Dataset excerpts:
──────
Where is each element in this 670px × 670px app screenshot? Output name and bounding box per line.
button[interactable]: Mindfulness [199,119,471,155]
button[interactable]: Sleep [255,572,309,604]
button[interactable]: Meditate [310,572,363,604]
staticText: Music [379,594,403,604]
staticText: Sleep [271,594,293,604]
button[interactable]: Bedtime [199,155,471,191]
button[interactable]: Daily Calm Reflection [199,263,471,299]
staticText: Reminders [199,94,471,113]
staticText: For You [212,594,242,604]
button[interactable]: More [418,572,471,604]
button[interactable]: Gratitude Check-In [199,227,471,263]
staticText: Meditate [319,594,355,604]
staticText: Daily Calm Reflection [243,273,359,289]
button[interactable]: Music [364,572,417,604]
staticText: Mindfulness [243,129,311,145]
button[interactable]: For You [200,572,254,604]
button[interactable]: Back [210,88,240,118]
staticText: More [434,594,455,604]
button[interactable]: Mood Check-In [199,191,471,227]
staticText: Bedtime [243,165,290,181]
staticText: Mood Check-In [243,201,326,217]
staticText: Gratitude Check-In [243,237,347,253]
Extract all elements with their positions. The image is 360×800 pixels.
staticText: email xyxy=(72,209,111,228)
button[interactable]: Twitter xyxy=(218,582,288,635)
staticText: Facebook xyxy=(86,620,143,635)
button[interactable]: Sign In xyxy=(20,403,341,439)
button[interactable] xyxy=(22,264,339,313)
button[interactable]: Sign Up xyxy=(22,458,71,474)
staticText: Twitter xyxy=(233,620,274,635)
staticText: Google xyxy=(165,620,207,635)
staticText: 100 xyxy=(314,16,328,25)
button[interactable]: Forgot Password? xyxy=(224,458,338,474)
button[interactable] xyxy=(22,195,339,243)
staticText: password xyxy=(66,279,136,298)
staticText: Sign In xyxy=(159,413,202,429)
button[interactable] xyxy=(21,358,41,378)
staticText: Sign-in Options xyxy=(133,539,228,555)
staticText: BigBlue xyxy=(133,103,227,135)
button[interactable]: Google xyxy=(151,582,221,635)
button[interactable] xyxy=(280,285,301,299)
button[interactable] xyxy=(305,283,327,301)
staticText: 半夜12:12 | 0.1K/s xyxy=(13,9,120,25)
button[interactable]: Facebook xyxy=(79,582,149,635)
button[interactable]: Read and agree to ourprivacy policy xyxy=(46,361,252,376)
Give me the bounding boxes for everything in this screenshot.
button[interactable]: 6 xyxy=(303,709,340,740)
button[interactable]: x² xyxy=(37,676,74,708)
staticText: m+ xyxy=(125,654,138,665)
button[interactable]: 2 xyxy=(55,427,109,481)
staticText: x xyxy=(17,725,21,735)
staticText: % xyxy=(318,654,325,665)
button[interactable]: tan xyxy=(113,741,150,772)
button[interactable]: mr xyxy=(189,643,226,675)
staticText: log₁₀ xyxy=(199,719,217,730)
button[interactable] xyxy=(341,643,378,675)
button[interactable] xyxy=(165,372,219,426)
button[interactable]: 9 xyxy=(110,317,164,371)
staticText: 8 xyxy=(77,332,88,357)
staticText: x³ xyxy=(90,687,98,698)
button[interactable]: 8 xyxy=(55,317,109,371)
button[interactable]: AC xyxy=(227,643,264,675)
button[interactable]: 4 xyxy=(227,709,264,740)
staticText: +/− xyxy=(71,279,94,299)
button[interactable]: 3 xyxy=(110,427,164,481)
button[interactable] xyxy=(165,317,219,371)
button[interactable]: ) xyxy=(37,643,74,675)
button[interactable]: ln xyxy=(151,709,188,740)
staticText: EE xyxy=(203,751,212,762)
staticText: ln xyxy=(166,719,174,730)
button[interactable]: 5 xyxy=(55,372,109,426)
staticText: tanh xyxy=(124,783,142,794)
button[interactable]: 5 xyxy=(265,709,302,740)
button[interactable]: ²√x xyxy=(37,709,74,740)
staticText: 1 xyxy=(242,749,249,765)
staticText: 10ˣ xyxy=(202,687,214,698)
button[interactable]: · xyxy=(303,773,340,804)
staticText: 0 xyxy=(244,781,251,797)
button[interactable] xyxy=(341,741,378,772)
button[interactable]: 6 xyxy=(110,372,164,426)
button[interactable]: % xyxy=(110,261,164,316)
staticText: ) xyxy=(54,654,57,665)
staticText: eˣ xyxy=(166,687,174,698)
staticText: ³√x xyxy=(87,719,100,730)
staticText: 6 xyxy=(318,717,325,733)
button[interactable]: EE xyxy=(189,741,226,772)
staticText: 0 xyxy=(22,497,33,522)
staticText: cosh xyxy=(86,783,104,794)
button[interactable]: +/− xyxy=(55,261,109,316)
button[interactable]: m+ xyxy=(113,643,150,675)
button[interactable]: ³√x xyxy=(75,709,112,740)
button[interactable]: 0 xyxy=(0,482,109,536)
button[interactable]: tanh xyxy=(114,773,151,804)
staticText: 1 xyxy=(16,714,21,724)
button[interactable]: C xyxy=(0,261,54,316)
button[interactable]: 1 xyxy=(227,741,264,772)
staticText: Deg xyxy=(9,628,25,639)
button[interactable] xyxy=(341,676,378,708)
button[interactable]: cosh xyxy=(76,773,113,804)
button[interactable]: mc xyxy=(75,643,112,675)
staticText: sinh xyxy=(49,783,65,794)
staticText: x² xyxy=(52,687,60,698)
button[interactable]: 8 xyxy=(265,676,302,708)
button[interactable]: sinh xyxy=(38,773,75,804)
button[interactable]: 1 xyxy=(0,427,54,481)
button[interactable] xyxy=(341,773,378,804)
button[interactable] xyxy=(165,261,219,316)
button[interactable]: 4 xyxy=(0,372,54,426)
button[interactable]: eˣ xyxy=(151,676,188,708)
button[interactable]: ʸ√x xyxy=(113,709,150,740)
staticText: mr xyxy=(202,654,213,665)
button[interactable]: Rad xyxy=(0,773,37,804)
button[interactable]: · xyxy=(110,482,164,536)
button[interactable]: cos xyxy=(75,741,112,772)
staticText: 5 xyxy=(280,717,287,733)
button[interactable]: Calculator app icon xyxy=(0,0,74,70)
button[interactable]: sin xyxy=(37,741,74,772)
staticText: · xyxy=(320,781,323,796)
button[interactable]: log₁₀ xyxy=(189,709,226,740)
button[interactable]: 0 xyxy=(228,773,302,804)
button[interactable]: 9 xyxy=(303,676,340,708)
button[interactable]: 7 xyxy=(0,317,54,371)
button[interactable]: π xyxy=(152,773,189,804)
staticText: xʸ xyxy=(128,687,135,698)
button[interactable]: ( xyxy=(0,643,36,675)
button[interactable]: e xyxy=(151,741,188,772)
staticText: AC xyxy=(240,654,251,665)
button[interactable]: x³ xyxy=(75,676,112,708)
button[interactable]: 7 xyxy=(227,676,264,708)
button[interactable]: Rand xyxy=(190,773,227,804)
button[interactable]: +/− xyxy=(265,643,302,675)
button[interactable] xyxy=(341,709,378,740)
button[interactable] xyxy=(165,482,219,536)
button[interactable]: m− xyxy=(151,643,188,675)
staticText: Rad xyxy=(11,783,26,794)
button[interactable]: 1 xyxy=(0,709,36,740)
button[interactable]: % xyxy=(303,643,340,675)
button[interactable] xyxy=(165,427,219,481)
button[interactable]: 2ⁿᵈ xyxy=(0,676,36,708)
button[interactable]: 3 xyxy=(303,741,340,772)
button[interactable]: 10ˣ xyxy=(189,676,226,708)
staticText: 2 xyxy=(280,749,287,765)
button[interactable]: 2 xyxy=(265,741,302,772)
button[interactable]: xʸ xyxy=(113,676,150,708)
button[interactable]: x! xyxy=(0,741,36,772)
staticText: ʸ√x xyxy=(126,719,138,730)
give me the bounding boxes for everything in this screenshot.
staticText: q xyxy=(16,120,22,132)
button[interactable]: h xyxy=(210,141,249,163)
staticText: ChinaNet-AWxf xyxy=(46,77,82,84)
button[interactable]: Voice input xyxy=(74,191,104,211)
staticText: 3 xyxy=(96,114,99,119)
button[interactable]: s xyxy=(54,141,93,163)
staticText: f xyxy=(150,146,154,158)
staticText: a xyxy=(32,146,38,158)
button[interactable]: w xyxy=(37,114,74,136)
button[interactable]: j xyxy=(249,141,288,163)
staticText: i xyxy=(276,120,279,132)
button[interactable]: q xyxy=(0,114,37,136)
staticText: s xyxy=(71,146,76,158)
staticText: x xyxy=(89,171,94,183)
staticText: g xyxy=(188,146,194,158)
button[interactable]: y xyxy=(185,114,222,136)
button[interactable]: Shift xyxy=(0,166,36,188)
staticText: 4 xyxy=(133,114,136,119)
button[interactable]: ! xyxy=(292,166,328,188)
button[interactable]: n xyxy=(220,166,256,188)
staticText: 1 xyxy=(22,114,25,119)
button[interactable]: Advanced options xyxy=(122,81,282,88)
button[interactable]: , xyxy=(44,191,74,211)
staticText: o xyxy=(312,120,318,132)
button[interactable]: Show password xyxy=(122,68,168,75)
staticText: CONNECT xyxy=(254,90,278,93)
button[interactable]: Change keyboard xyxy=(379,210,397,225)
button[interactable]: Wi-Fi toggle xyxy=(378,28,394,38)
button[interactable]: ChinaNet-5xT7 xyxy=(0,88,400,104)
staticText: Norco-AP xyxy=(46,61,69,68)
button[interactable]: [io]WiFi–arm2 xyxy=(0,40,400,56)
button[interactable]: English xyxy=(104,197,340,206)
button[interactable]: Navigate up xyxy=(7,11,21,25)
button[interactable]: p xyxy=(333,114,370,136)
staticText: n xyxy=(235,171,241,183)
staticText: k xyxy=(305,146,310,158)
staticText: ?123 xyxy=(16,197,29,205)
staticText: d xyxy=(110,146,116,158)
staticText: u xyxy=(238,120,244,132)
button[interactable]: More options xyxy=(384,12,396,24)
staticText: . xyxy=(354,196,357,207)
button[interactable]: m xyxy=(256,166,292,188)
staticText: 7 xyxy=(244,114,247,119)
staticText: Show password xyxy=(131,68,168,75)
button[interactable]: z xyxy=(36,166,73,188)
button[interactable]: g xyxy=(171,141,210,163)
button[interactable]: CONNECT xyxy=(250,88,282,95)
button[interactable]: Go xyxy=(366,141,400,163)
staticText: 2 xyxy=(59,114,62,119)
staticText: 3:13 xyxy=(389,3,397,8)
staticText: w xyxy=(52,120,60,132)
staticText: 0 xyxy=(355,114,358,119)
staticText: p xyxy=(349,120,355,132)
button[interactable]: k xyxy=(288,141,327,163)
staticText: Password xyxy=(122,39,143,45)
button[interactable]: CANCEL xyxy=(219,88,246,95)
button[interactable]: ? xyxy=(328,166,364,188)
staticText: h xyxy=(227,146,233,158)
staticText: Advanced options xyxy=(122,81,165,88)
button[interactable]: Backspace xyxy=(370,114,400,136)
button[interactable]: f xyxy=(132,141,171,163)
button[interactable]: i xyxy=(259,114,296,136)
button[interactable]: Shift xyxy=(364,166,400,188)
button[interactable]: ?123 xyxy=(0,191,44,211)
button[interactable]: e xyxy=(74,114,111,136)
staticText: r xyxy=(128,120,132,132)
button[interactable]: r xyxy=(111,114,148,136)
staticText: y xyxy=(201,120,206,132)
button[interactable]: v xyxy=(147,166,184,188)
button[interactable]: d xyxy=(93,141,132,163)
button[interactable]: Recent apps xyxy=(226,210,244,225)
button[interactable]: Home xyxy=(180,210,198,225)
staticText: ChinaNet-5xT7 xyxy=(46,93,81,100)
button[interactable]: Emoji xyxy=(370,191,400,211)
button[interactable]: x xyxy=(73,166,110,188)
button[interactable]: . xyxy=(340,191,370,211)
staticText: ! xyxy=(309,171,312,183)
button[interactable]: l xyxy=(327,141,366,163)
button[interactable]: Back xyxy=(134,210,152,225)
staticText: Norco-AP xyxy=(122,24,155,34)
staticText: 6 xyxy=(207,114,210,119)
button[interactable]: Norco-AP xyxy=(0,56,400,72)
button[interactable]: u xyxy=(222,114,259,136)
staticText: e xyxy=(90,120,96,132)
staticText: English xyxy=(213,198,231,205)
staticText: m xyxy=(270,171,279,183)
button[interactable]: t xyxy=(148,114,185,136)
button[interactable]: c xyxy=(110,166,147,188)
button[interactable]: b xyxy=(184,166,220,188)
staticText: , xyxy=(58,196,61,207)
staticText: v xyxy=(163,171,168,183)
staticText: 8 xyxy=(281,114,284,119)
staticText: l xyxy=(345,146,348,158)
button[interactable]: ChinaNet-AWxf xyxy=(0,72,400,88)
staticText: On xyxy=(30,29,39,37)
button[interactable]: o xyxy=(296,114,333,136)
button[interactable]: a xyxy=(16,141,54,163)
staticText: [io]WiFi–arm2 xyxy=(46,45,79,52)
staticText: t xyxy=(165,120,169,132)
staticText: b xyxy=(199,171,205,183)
──────
__Work request__. If a line in the records above has the word "Advanced", copy it out.

__Solution to this problem__.
button[interactable]: Advanced options xyxy=(122,81,282,88)
staticText: Advanced options xyxy=(122,81,165,88)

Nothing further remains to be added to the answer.